═══ Supplied entries ═══

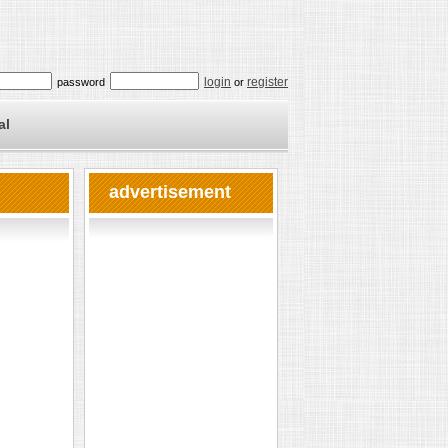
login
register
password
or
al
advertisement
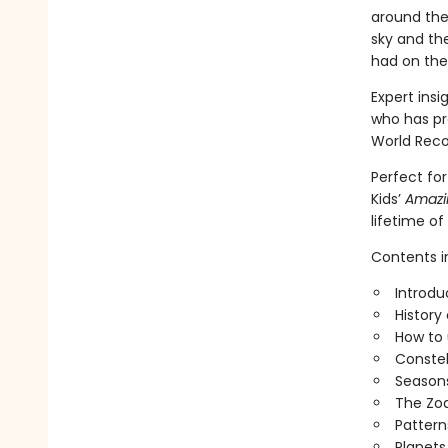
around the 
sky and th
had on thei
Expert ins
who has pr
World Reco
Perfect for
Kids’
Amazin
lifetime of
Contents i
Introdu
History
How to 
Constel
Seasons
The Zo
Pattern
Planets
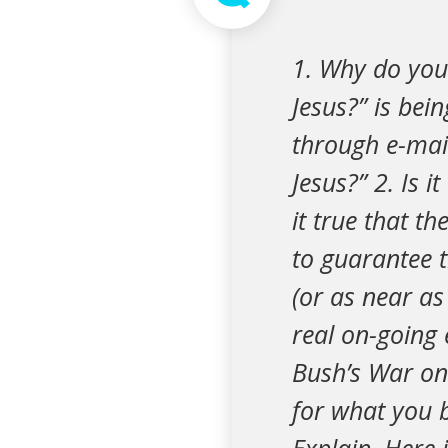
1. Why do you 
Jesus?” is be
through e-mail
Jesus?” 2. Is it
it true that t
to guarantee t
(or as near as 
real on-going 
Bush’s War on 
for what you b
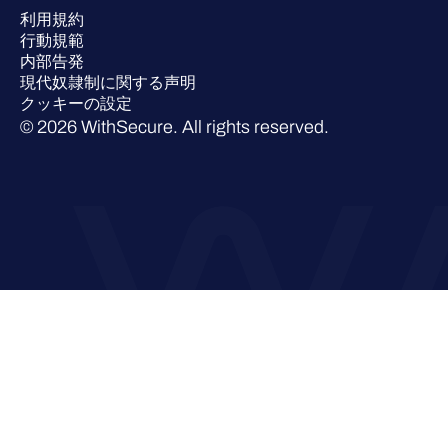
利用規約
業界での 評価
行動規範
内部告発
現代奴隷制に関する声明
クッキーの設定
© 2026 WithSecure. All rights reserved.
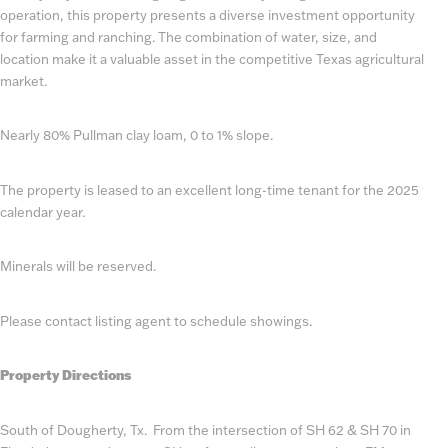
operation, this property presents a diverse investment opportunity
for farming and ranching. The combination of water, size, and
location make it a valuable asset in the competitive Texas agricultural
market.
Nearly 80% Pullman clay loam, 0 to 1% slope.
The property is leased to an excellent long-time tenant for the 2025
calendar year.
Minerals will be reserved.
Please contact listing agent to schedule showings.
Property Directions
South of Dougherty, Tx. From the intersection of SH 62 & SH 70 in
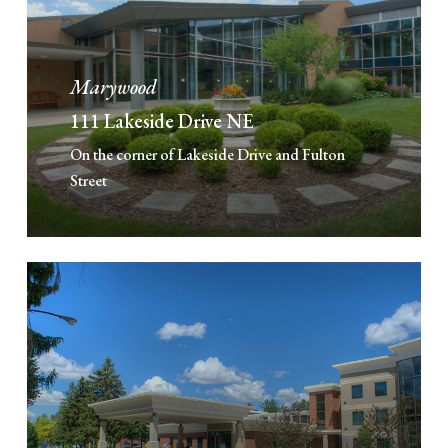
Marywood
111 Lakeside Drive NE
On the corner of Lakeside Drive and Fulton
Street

═══

What needs to be done: Write the material above out again exactly. Omit every image.

Written response:
login
register
password
or
al
advertisement
around the 
sky and th
had on thei
Expert ins
who has pr
World Reco
Perfect for
Kids’
Amazin
lifetime of
Contents i
Introdu
History
How to 
Constel
Seasons
The Zo
Pattern
Planets
1. Why do you 
Jesus?” is be
through e-mail
Jesus?” 2. Is it
it true that t
to guarantee t
(or as near as 
real on-going 
Bush’s War on 
for what you b
利用規約
業界での 評価
行動規範
内部告発
現代奴隷制に関する声明
クッキーの設定
© 2026 WithSecure. All rights reserved.
operation, this property presents a diverse investment opportunity
for farming and ranching. The combination of water, size, and
location make it a valuable asset in the competitive Texas agricultural
market.
Nearly 80% Pullman clay loam, 0 to 1% slope.
The property is leased to an excellent long-time tenant for the 2025
calendar year.
Minerals will be reserved.
Please contact listing agent to schedule showings.
Property Directions
South of Dougherty, Tx. From the intersection of SH 62 & SH 70 in
Marywood
111 Lakeside Drive NE
On the corner of Lakeside Drive and Fulton
Street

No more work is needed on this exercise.